U.S. regulators seized Ravenswood Bank of Chicago on Friday, bringing the number of closures this year to 109 as the community bank sector continues to suffer under the weight of bad loans.

Wintrust Financial Corp's Northbrook Bank and Trust Company of Northbrook, Illinois, will assume all of the deposits of the two branches of Ravenswood Bank, the Federal Deposit Insurance Corp said.

Ravenswood Bank had about $264.6 million in assets and $269.5 million in deposits as of June 30, the FDIC said.

In a statement, FDIC said Northbrook Bank will pay the FDIC a premium of 0.90 percent on the non-brokered deposits of Ravenswood Bank. In addition to assuming the non-brokered deposits of the failed bank, Northbrook Bank agreed to purchase essentially all of the assets.

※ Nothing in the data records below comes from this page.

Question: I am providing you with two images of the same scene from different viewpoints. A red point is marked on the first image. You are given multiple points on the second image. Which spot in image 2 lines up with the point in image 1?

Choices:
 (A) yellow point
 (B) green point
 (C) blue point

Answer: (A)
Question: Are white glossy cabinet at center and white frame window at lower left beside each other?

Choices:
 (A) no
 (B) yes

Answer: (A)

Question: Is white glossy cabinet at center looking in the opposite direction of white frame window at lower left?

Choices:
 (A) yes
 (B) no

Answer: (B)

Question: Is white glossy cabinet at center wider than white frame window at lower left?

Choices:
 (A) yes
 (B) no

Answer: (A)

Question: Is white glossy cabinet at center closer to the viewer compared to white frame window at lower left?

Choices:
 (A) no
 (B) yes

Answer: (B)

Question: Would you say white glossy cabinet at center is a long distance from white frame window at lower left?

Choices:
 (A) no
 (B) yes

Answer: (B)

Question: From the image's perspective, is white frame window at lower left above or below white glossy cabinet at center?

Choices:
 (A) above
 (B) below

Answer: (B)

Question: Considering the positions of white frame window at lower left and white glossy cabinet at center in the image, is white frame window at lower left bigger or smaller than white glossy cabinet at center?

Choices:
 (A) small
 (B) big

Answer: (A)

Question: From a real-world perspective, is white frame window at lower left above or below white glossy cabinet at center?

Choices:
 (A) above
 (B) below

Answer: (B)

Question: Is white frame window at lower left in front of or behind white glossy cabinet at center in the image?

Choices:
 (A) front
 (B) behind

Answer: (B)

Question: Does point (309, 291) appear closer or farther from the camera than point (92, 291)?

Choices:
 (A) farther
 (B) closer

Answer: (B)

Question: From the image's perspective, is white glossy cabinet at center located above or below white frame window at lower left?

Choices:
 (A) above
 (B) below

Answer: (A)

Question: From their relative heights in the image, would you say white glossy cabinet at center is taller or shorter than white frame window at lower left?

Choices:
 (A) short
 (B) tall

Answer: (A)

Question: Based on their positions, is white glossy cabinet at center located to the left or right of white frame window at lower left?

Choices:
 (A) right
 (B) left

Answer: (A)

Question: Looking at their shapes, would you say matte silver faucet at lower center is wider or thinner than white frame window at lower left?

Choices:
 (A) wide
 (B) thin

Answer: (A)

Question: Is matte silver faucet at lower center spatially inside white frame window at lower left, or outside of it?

Small banks are collapsing at a faster pace this year compared to last, but the failures are expected to peak during this quarter.

The recovery of the community bank industry has lagged behind that of Wall Street and the larger economy.

Although failures are still occurring at a rapid pace, it is mostly smaller institutions that have been collapsing recently.

The biggest bank failure of the crisis was Washington Mutual, which had $307 billion in assets when it was seized in September 2008.

In the current crisis, the problems dogging the banking industry have migrated from home mortgages to commercial real estate, especially for community banks that tend to have higher concentrations of commercial real estate loans.

The FDIC recently gave an update on the overall health of the bank industry, saying it sees improvements, but economic threats are still lurking.

The agency, which insures individual accounts up to $250,000, updated its estimates of the cost of bank failures and now expects a $60 billion hit to its insurance fund from 2010 through 2014.